Titan FX

Interbank market

The interbank market refers to a trading market where financial institutions conduct transactions with each other.

This article explains the definition, role, characteristics of the interbank market, and answers common questions about it.

What Is the Interbank Market?

Definition

The interbank market is a trading market between financial institutions. It is also known as the "interbank trading market" and is characterized by participants being exclusively financial institutions.

Below are further explanations about the interbank market:

  • Mechanisms of the interbank market
  • Participants in the interbank market

Mechanisms of the Interbank Market

Though called a "market," the interbank market is not a specific physical location. Instead, it is an abstract concept encompassing all transactions conducted within a specific framework.

Transactions in the interbank market are carried out through computer systems or telephone hotlines.

They can be conducted directly or through brokers, and the exchange rates formed here are known as interbank exchange rates, which are often reported in the news.

In contrast, transactions between financial institutions and corporate or individual clients occur in a market referred to as the client market (from the perspective of banks).

The interbank and client markets often mirror wholesale and retail relationships. Financial institutions "wholesale" foreign exchange in the interbank market and then "retail" it in the client market.

inter_bank_market.png

Participants in the Interbank Market

The interbank market is exclusively for financial institutions, excluding individuals and regular companies.

Participants include central banks, commercial banks, major securities companies, and intermediaries like short-term finance companies and forex brokers.

Characteristics of the Interbank Market

1. Liquidity and Scale

According to the Central Bank Survey of Foreign Exchange and Derivatives Market Activity published every three years by the Bank for International Settlements (BIS), as of April 2022, the global forex market's average daily turnover exceeded $7.5 trillion.

For context, as of April 2024, the combined market capitalization of the three largest companies globally—Microsoft ($3.1 trillion), Apple ($2.6 trillion), and NVIDIA ($2.5 trillion)—is traded daily in the forex market.

2. Exchange Rates

Exchange rates in the interbank market are determined by the balance of supply and demand between financial institutions.

The exchange rates used in client markets are derived from those determined in the interbank market.

3. Interest Rates

In addition to the forex market, the interbank market also exists within the short-term financial market, where financial institutions lend and borrow funds with maturities under one year.

Transactions may involve collateral such as government or municipal bonds, or they may be unsecured or conducted through bills of exchange. Interest rates in the interbank market are dictated by supply and demand.

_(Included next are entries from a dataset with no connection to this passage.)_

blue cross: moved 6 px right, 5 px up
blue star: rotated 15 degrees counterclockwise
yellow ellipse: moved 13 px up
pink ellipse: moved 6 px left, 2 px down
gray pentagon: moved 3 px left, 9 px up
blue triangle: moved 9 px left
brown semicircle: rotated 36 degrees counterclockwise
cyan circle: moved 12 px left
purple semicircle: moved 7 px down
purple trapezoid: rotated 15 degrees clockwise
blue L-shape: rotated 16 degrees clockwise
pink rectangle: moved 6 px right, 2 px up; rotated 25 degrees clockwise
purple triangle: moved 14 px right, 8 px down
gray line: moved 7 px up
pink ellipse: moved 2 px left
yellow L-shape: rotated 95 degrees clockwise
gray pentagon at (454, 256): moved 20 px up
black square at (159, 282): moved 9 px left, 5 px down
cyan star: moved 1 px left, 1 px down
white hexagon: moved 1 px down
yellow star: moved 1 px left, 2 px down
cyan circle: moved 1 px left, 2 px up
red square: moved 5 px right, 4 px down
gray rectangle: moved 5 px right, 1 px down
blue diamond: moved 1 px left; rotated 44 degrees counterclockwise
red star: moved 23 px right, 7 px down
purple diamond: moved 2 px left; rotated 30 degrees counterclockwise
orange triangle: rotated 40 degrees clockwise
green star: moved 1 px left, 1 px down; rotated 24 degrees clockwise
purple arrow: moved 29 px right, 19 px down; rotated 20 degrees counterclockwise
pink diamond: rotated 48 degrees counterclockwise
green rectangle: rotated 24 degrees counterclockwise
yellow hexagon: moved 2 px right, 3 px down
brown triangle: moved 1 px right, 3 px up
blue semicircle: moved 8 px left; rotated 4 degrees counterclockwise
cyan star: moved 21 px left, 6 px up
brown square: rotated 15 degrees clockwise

Common Questions About the Interbank Market

Where Is the Interbank Market?

The interbank market is an abstract framework for financial institutions to transact, rather than a physical location or building.

What Other Financial Markets Exist Besides the Interbank Market?

The term "financial market" is broad. It typically refers to the short-term financial market, long-term financial market, forex market, and financial derivatives market. Broadly speaking, it also includes the deposit, loan, and insurance markets.

Below is an overview of various financial markets:

Market TypeTrading Content
Short-Term Financial MarketInterbank Market: Overnight lending, bills of exchange
Open Market: Bonds, CPs, CDs, treasury bills
Long-Term Financial MarketStock Market: Shares
Bond Market: Government, municipal, corporate bonds
Forex MarketInterbank Market: Interbank RMB/forex transactions
Financial Derivatives MarketDerivatives Market: Futures, swaps, options

[Summary] What Is the Interbank Market?

The interbank market is a trading market where banks and other financial institutions transact.

It is an abstract concept representing the totality of transactions conducted within a specific framework, rather than a physical location or building.

In the interbank market, financial institutions trade via computer systems or telephone lines.

Exchange rates used in client markets are transmitted from those determined in the interbank market.